Cata mujer hermosa, donosa y lozana,

que no sea muy larga ni tampoco enana;

si pudieses no quiera amar mujer villana,

que de amor no sabe es como bausana.




Busca mujer de talla, de cabeza pequeña;

cabellos amarillos, no sean de alheña,

las cejas apartadas, largas, altas en peña;

angosta de cabellos: ésta es talla de dueña.




Ojos grandes, someros, pintados, relucientes,

y de largas pestañas, bien claras, prescientes;

las orejas pequeñas, delgadas; páral mientes

si ha el cuello alto: atal quieren las gentes.




La nariz afilada, los dientes menudillos,

iguales y bien blancos, un poco apartadillos;

las encías bermejas, los dientes agudillos.




La su boca pequeña, así de buena guisa;

la su faz sea blanca, sin pelos, clara y lisa.

consigue tener mujer que la vea sin camisa,

que la talla del cuerpo te dirá: esto aguisa.




En la cama muy loca, en la casa muy cuerda:

no olvides tal dueña, mas de ella te acuerda.

Esto que te castigo con Ovidio concuerda,

y para aquella cata la fina avancuerda.


El Libro del buen amor, Arcipreste de Hita.




CALISTO DESCRIBE A MELIBEA.

Comienzo por los cabellos. ¿Ves tú las madejas del oro delgado que hilan en Arabia?

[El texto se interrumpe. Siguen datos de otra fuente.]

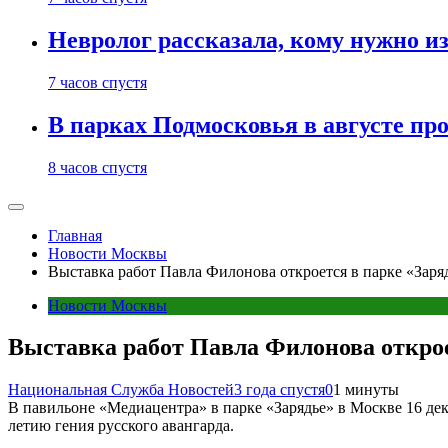
Невролог рассказала, кому нужно и
7 часов спустя
В парках Подмосковья в августе пр
8 часов спустя
Главная
Новости Москвы
Выставка работ Павла Филонова откроется в парке «Заря
Новости Москвы
Выставка работ Павла Филонова открое
Национальная Служба Новостей
3 года спустя
0
1 минуты
В павильоне «Медиацентра» в парке «Зарядье» в Москве 16 дек
летию гения русского авангарда.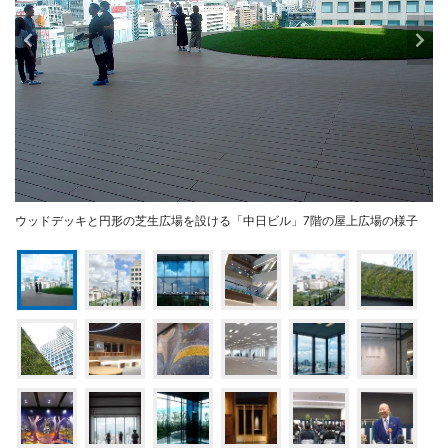
ウッドデッキと円形の芝生広場を設ける「中日ビル」7階の屋上広場の様子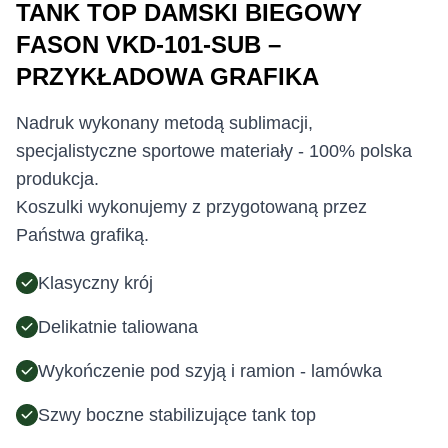
TANK TOP DAMSKI BIEGOWY
FASON VKD-101-SUB –
PRZYKŁADOWA GRAFIKA
Nadruk wykonany metodą sublimacji,
specjalistyczne sportowe materiały - 100% polska
produkcja.
Koszulki wykonujemy z przygotowaną przez
Państwa grafiką.
Klasyczny krój
Delikatnie taliowana
Wykończenie pod szyją i ramion - lamówka
Szwy boczne stabilizujące tank top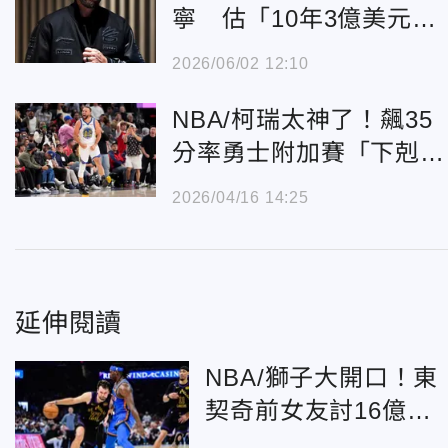
寧 估「10年3億美元」
陸網反應兩極
2026/06/02 12:10
NBA/柯瑞太神了！飆35
分率勇士附加賽「下剋
上」逆轉淘汰快艇
2026/04/16 14:25
延伸閱讀
NBA/獅子大開口！東
契奇前女友討16億贍
養費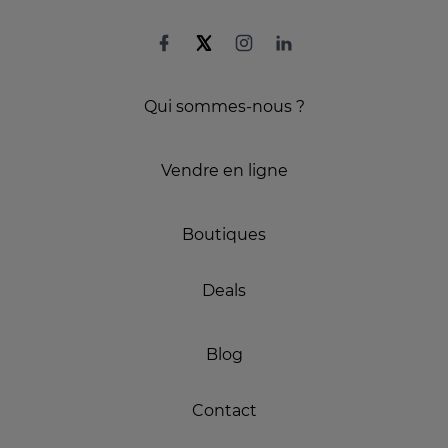
Qui sommes-nous ?
Vendre en ligne
Boutiques
Deals
Blog
Contact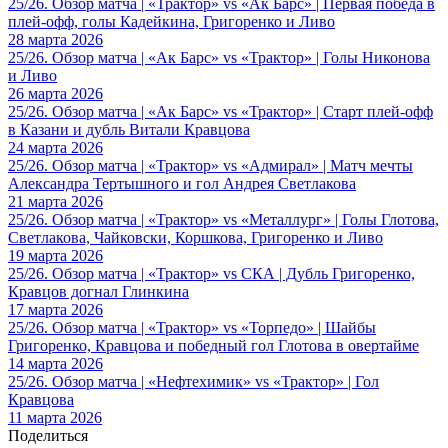
25/26. Обзор матча | «Трактор» vs «Ак Барс» | Первая победа в
плей-офф, голы Кадейкина, Григоренко и Ливо
28 марта 2026
25/26. Обзор матча | «Ак Барс» vs «Трактор» | Голы Никонова
и Ливо
26 марта 2026
25/26. Обзор матча | «Ак Барс» vs «Трактор» | Старт плей-офф
в Казани и дубль Витали Кравцова
24 марта 2026
25/26. Обзор матча | «Трактор» vs «Адмирал» | Матч мечты
Александра Тертышного и гол Андрея Светлакова
21 марта 2026
25/26. Обзор матча | «Трактор» vs «Металлург» | Голы Глотова,
Светлакова, Чайковски, Коршкова, Григоренко и Ливо
19 марта 2026
25/26. Обзор матча | «Трактор» vs СКА | Дубль Григоренко,
Кравцов догнал Глинкина
17 марта 2026
25/26. Обзор матча | «Трактор» vs «Торпедо» | Шайбы
Григоренко, Кравцова и победный гол Глотова в овертайме
14 марта 2026
25/26. Обзор матча | «Нефтехимик» vs «Трактор» | Гол
Кравцова
11 марта 2026
Поделиться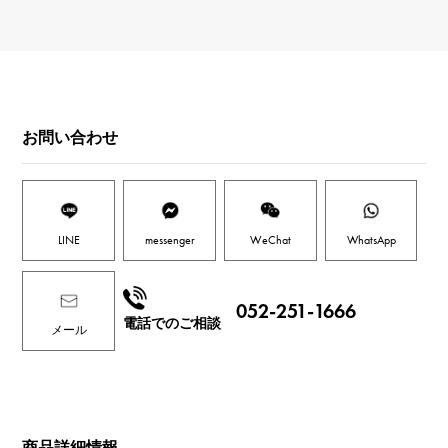
お問い合わせ
LINE
messenger
WeChat
WhatsApp
052-251-1666
電話でのご相談
メール
商品詳細情報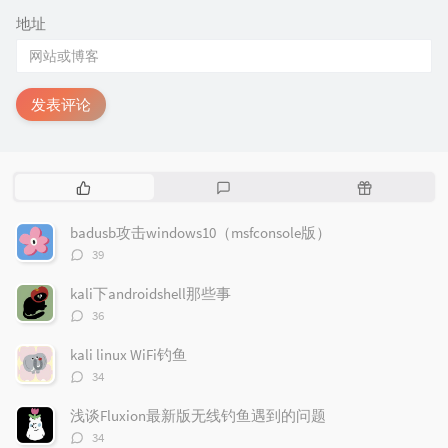
地址
发表评论
热
最
随
门
新
机
文
评
文
badusb攻击windows10（msfconsole版）
章
论
章
评
39
论
数：
kali下androidshell那些事
评
36
论
数：
kali linux WiFi钓鱼
评
34
论
数：
浅谈Fluxion最新版无线钓鱼遇到的问题
评
34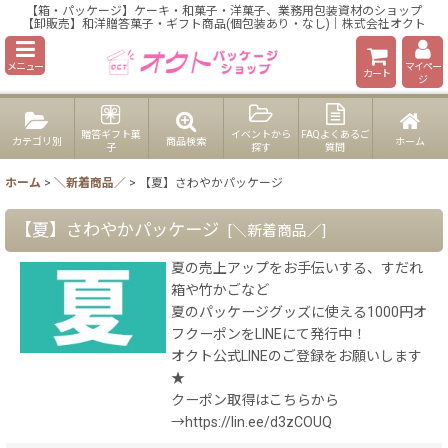
【箱・パッケージ】ケーキ・和菓子・洋菓子、業務用包装資材のショップ
【卸販売】和洋贈答菓子・ギフト商品(個包装あり・なし)｜株式会社オクト
メニュー
マイペー
カート
ジ
贈答ギフト菓
イベントから
FAQよくあるご
カテゴリ別
商品検索
ホーム
子
探す
質問
ホーム
>
＼新着商品／
>
【夏】さわやかパッケージ
【夏】さわやかパッケージ
[
＼新着商品／
]
夏の売上アップをお手伝いする、すだれ
箱や竹かごなど
夏のパッケージグッズに使える1000円オ
フクーポンをLINEにて発行中！
オクト公式LINEのご登録をお願いします
★
クーポン取得はこちらから
→https://lin.ee/d3zCOUQ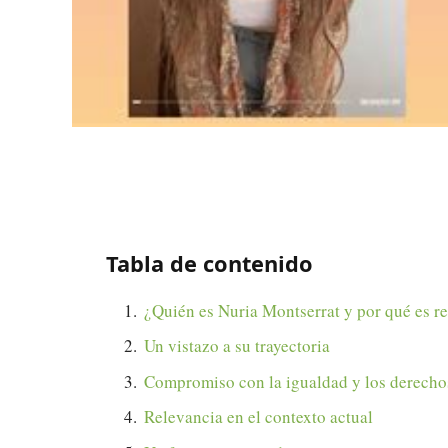
Tabla de contenido
¿Quién es Nuria Montserrat y por qué es r
Un vistazo a su trayectoria
Compromiso con la igualdad y los derech
Relevancia en el contexto actual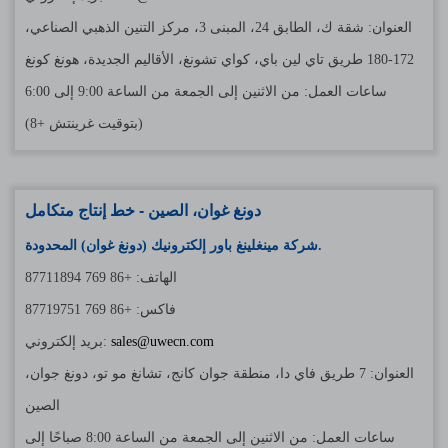
العنوان: شقة ك، الطابق 24، المبنى 3، مركز التنين الذهبي الصناعي،
172-180 طريق تاي لين باي، كواي تشونغ، الأقاليم الجديدة، هونغ كونغ
ساعات العمل: من الاثنين إلى الجمعة من الساعة 9:00 إلى 6:00
(بتوقيت غرينتش +8)
دونغ غوان، الصين - خط إنتاج متكامل
شركة مينغلينغ باور إلكترونيك (دونغ غوان) المحدودة.
الهاتف: +86 769 87711894
فاكس: +86 769 87719751
sales@uwecn.com
بريد إلكتروني:
العنوان: 7 طريق فاي دا، منطقة جوان كانج، تشانغ مو تو، دونغ جوان،
الصين
ساعات العمل: من الاثنين إلى الجمعة من الساعة 8:00 صباحًا إلى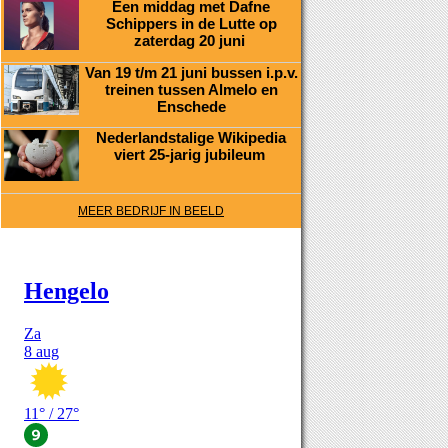
Een middag met Dafne
Schippers in de Lutte op
zaterdag 20 juni
Van 19 t/m 21 juni bussen i.p.v.
treinen tussen Almelo en
Enschede
Nederlandstalige Wikipedia
viert 25-jarig jubileum
MEER BEDRIJF IN BEELD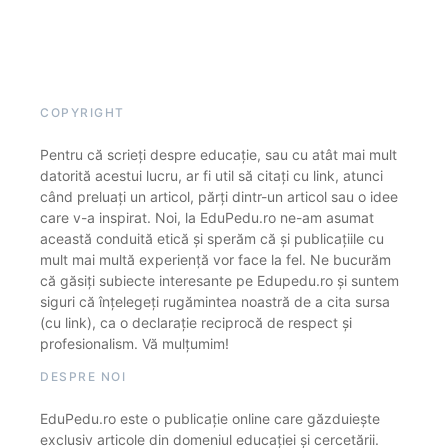
COPYRIGHT
Pentru că scrieți despre educație, sau cu atât mai mult
datorită acestui lucru, ar fi util să citați cu link, atunci
când preluați un articol, părți dintr-un articol sau o idee
care v-a inspirat. Noi, la EduPedu.ro ne-am asumat
această conduită etică și sperăm că și publicațiile cu
mult mai multă experiență vor face la fel. Ne bucurăm
că găsiți subiecte interesante pe Edupedu.ro și suntem
siguri că înțelegeți rugămintea noastră de a cita sursa
(cu link), ca o declarație reciprocă de respect și
profesionalism. Vă mulțumim!
DESPRE NOI
EduPedu.ro este o publicație online care găzduiește
exclusiv articole din domeniul educației și cercetării.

Más lindos son y no respladecen menos. Su largura hasta el postrero asiento de sus pies, después peinados y atados con la ligera cuerda, como ella se los pone, no ha más menester para convertir los hombres en piedras.


(...) Los ojos verdes rasgados, las pestaña largas, las cejas delgadas y alzadas, la nariz mediana, la boca pequeña, los dientes menudos y blancos, los labios colorados y grosezuelos, el torno del rostro poco más largo que redondo, el pecho alto, la redondez y forma de las pequeñas tetas, ¿Quién te la podría figurar? ¡que se despereza el hombre cuando las mira! La tez lisa, lustrosa, el cuero suyo oscurece la nieve, la color mezclada cual ella la escogió para sí.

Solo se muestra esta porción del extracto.